As for the unresolved challenges, the capital markets have languished for a while because a major piece of drafted legislation stalled a few years ago. However, the past 12 months have seen a huge transition with the emergence of a relatively functional corporate bond market. We are now seeing the regulatory sandbox being made permanent, which is a key stepping stone.

– The new decree allows companies to issue corporate bonds in foreign currency. Do you see this as a dollarization risk, or is it a vital step to attract capital?”

– I think it is a good start. When I first arrived in Uzbekistan in 2018, people thought I was crazy for predicting that the soum would not depreciate by 20% every year forever. Since Uzbekistan is an exporting nation, there is an incentive for the currency to depreciate slowly, meaning investors often prefer dollars.

However, dollar debt might only offer low single-digit to low double-digit yields. I would personally rather hold soum-denominated debt because you can currently get returns north of 20%. Even factoring in some depreciation, the real return in soum is still better.

This new tool is a great way to kickstart the capital markets and encourage investors to move their capital out of real estate and bank term deposits to fund the private sector. While it would be a problem if all business shifted entirely to the dollar in five years, I do not foresee that happening. Investors are already realising they can get better returns in soum bonds than in bank deposits.

– The decree also permits issuing unsecured bonds exceeding a company’s equity. Do you think this might trigger a wave of defaults in the future, or are the current rating requirements enough to prevent it?”

– No, I do not think there is an issue. The real challenge is that investors need to actually understand the companies they are investing in. An unsecured bond will naturally carry a higher interest rate, but investors should look beyond that number and carefully examine the company and its financials.

If an investor does not understand the financials, they should not invest simply because of a higher yield, as higher interest rates come with higher perceived risks. It is simply another mechanism to build a fully functioning bond market. Investors just need a degree of financial literacy when dealing with secured or unsecured bonds to avoid scams.

– Regarding the ‘Regulatory Sandbox’ becoming permanent: what specific instruments do you expect to see there first? And how will the ability to trade international securities locally change the behavior of Uzbek investors?”

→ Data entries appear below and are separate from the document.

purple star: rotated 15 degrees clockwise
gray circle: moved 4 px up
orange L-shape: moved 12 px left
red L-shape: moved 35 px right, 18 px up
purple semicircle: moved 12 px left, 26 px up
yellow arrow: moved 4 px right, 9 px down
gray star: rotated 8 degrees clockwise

– I believe the government is trying to mirror Kazakhstan by offering depository receipts for these types of companies. The problem is that while everyone in developing countries wants to own shares in Netflix, Amazon, Google, Microsoft and Tesla, these are not necessarily the best companies to own.

Buying something just because it has gone up over the past ten years is not a sound investment strategy, and many of these tech companies are currently overpriced.

I would actually prefer to see a broader range of foreign companies listed. Focusing solely on the tech sector because it is popular could lead to a misallocation of capital. However, because there is such strong global demand to invest in American tech businesses, local investors will certainly buy them.

– If you had to pick just one provision from Decree No. 254, which one do you consider the biggest ‘breakthrough’ that will yield the most impact by 2030?”

– The permanence of the sandbox is a massive deal because it finally allows foreign brokers and custodians to enter the market. To stimulate private sector growth and create jobs, companies need a cheaper form of financing than the extreme interest rates currently offered by local banks. This cheaper financing needs to come from the capital markets through stocks and bonds.

Currently, there is a huge amount of foreign capital waiting to enter the market, but the lack of an easy entry method and attractive stock or bond offerings has kept it away. The sandbox resolves this chicken-and-egg situation by making it easier for foreign investors to open brokerage accounts.

This provision alone will drive a flow of capital that could easily make the Uzbek capital markets the largest in all of Central Asia, supplanting Kazakhstan, well before 2030.